Early in the Morning on March 4, students dropped several banners at ASU’s Tempe campus. Getting things ready for high noon in front of the Fulton Center, where the ASU President’s office resides.
At high noon, students rallied outside the Fulton Center. The event started out with banners, signs and a megaphone decrying tuition hikes and unfairness. Chants spread and various individuals took turns speaking into the megaphone, some with more pointed arguments than others. Some staff members stood outside and watched the spectacle.
The scene was swarming with police, at least seven mounted on bicycles, three in the lobby of the Fulton Center, and others buzzing around in their cruisers and on motorcycles. Protesters even recognized an officer filming their activities.
Eventually the students decided to march through campus, trying to drum up support. Some cynics amongst the group felt uncomfortable with the ‘passive, reformist’ chants but followed along in good spirits. The crowd of protesters made it to the Memorial Union, just in time to disrupt everyone’s lunch. Followed closely by cops, the group entered the MU, and commenced to get in people’s faces. The discussion was mostly of boring tuition hikes. Some members of the crowd reached out to workers in the MU, and tried to escalate the arguments beyond mere tuition increases.

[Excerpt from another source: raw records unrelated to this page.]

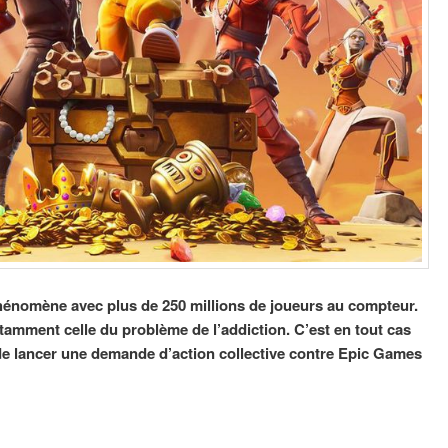
 phénomène avec plus de 250 millions de joueurs au compteur.
tamment celle du problème de l’addiction. C’est en tout cas
de lancer une demande d’action collective contre Epic Games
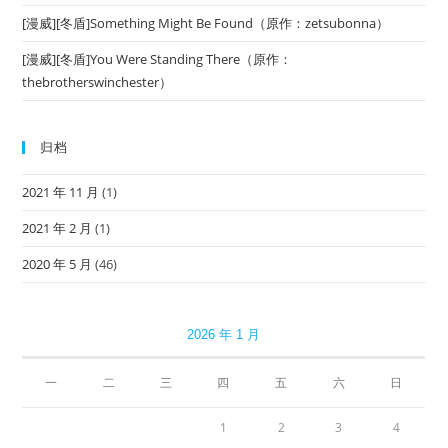
[漫威][冬盾]Something Might Be Found（原作：zetsubonna）
[漫威][冬盾]You Were Standing There（原作：
thebrotherswinchester）
归档
2021 年 11 月
(1)
2021 年 2 月
(1)
2020 年 5 月
(46)
2026 年 1 月
一
二
三
四
五
六
日
1
2
3
4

After exiting the MU the bunch swaggered back toward the Fulton Center, flanked by bike cops and the slug who was filming the protesters.
Once back at the Fulton Center action was on everyone’s mind. The police had been hot on the protesters’ tails and now the demonstrators wanted inside.
Like the last bullet put into a clip of a gun pointed at a well deserving head, it all clicked into place. The students marched through the lobby, megaphones and voices blaring. Quickly finding the elevator, the protesters packed in and ascended to the 4th floor, where the president’s office resides. Once there, mischief took place in the corridor outside the President’s office (it was locked), papers were strewn about, chants were executed and papers were slipped under doors. A suit and tie lackey confronted the group and said he was willing to listen to what the protesters had to say. Turns out he was the Vice President. More chanting and yelling, police entered the fourth floor and some of the protesters became very uncomfortable. We ended up leaving when some of the other students began a dialogue with the Vice President. And with a defiant exclamation of the phrase “No Negotiations!” we exited down a back stairwell.
The confrontation dissipated. Interestingly, some students and non-students were detained by the police, eventually being let go. As a result of this, some students may be facing disciplinary ramifications from the University, we’ll let you know when we know.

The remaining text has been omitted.